HOME OF THE INNOCENTS is owned by a non-profit organization. Non-profit facilities reinvest revenue into operations rather than distributing to shareholders. The facility operates independently rather than as part of a larger chain. With 76 certified beds and approximately 72 residents (about 95% occupancy), it is a smaller facility located in LOUISVILLE, Kentucky.

How Does Home Of The Innocents Compare to Other Kentucky Nursing Homes?

Compared to the 100 nursing homes in Kentucky, HOME OF THE INNOCENTS's overall rating (1 stars) is below the state average of 2.8, staff turnover (25%) is significantly lower than the state average of 46%, and health inspection rating (1 stars) is much below the national benchmark.
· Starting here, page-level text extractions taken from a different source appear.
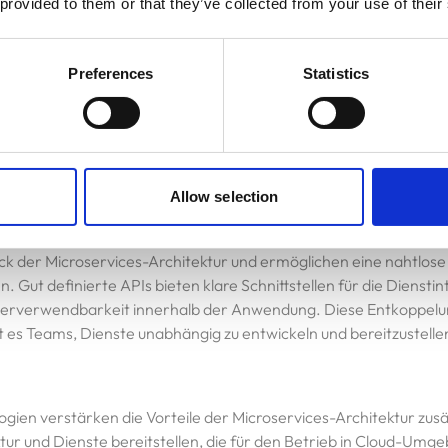
 provided to them or that they’ve collected from your use of their
, wenn einige Dienste Probleme haben.
Preferences
Statistics
elen eine entscheidende Rolle bei der erfolgreichen Umsetzung
rliche Integration und kontinuierliche Bereitstellung (CI/CD)-Pip
ungsprozesse zu automatisieren, was Teams ermöglicht, schnell au
auen in die Produktion zu überführen.
Allow selection
ück der Microservices-Architektur und ermöglichen eine nahtlo
. Gut definierte APIs bieten klare Schnittstellen für die Dienstin
derverwendbarkeit innerhalb der Anwendung. Diese Entkoppelu
 es Teams, Dienste unabhängig zu entwickeln und bereitzustelle
gien verstärken die Vorteile der Microservices-Architektur zusät
ktur und Dienste bereitstellen, die für den Betrieb in Cloud-Umg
What Should Families Ask When Visiting Home Of The Innocents?

Based on this facility's data, families visiting should ask: "What changes have been made since the serious inspection findings, and how are you preventing similar issues?" "Can you walk me through typical staffing levels on day, evening, and night shifts?" "Can I visit during a mealtime to observe dining assistance and food quality?" "How do you handle medical emergencies, and what is your hospital transfer rate?" These questions are particularly relevant given the facility's Immediate Jeopardy citations and the below-average staffing rating.

Is Home Of The Innocents Safe?

Based on CMS inspection data, HOME OF THE INNOCENTS has documented safety concerns. Inspectors have issued 2 Immediate Jeopardy citations (the most serious violation level indicating risk of serious injury or death). The facility has a 1-star overall rating and ranks #100 of 100 nursing homes in Kentucky. Families considering this facility should ask detailed questions about what corrective actions have been taken since these incidents.
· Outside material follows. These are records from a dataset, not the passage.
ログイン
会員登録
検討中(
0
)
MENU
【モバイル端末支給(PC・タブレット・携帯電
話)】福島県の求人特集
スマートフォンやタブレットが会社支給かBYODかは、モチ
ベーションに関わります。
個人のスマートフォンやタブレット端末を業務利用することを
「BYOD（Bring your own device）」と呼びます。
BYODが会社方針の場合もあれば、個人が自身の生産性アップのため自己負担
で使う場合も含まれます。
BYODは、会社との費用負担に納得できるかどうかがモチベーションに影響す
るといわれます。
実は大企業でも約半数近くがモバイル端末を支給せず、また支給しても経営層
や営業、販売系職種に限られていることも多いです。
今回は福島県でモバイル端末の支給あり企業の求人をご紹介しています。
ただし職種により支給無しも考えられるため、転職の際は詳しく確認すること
Do Nurses at Home Of The Innocents Stick Around?

Staff at HOME OF THE INNOCENTS tend to stick around. With a turnover rate of 25%, the facility is 21 percentage points below the Kentucky average of 46%. Low turnover is a positive sign. It means caregivers have time to learn each resident's needs, medications, and personal preferences. Consistent staff also notice subtle changes in a resident's condition more quickly. Registered Nurse turnover is also low at 14%, meaning experienced RNs are available to handle complex medical needs.
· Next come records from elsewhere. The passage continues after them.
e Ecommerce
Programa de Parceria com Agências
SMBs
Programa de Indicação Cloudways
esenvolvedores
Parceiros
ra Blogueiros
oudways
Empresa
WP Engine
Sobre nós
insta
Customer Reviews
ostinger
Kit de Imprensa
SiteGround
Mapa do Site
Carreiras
Was Home Of The Innocents Ever Fined?

HOME OF THE INNOCENTS has been fined $21,220 across 2 penalty actions. This is below the Kentucky average of $33,291. While any fine indicates a compliance issue, fines under $50,000 are relatively common and typically reflect isolated problems that were subsequently corrected. Families should ask what specific issues led to these fines and confirm they've been resolved.

Is Home Of The Innocents on Any Federal Watch List?

HOME OF THE INNOCENTS is not on any federal watch list. The most significant is the Special Focus Facility (SFF) program, which identifies the bottom 1% of nursing homes nationally based on persistent, serious quality problems. Not being on this list means the facility has avoided the pattern of deficiencies that triggers enhanced federal oversight. This is a positive indicator, though families should still review the facility's inspection history directly.